Purified terephthalic acid (PTA) is a commonly used dicarboxylic acid with significant industrial applications. In China, the PTA output has reached 22.3 million tons as of April 2022, representing a 6.6% increase compared to the same period in the previous year. During the production of PTA, a considerable amount of wastewater is generated, ranging from 3 m³ to 10 m³ per ton of PTA produced. This wastewater includes organically produced wastes [1], particularly PTA, with a chemical oxygen demand of 20.5 kg m⁻³. Various studies have investigated effective methods for the removal of PTA from effluents [2], including acceptable approaches, such as acid deposition, sorption, and coagulation [3], and both aerobic and anaerobic biotreatment [4,5,6,7,8,9]. However, these methods have limitations in treating contaminants with a high terephthalic acid (TA) content. Consequently, the treated material in activated sludge-treated material is deposited as black PTA sludge waste [10]. Currently, the primary methods for dealing with PTA sludge waste are incineration or landfill, causing significant environmental pollution. Hence, finding effective strategies to manage PTA sludge waste effectively has become an imperative task in the area of the protection of the environment.

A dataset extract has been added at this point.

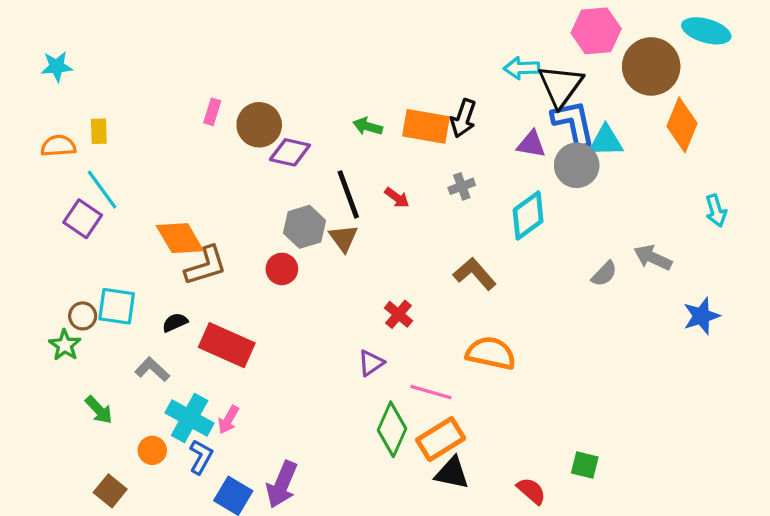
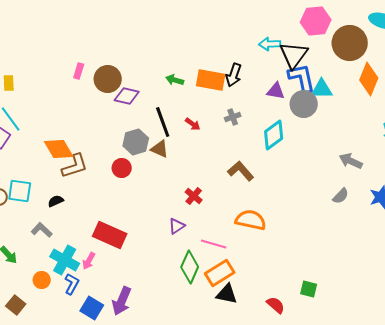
brown triangle: (343, 238) -> (160, 149), turned -30
gray semicircle: (604, 274) -> (341, 196), moved
red rectangle: (227, 345) -> (110, 235), moved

PTA sludge waste has a complex composition, containing many unreacted materials, such as benzoic acid and phthalic acid, which are highly corrosive; however, this feature indicates that PTA sludge waste contains many reactive groups that facilitate its modification and reuse. In theory, isocyanate [11] can react with any compounds that can provide active hydrogen. Given that both PTA sludge waste and epoxy resin contain a large amount of active hydrogen, it is possible to enhance the toughness of epoxy by linking modified PTA sludge waste with epoxy resin based on this property. Isocyanate can serve as a bridge to connect PTA sludge waste and epoxy resin, thereby potentially enabling the utilization of PTA sludge waste as an epoxy curing agent.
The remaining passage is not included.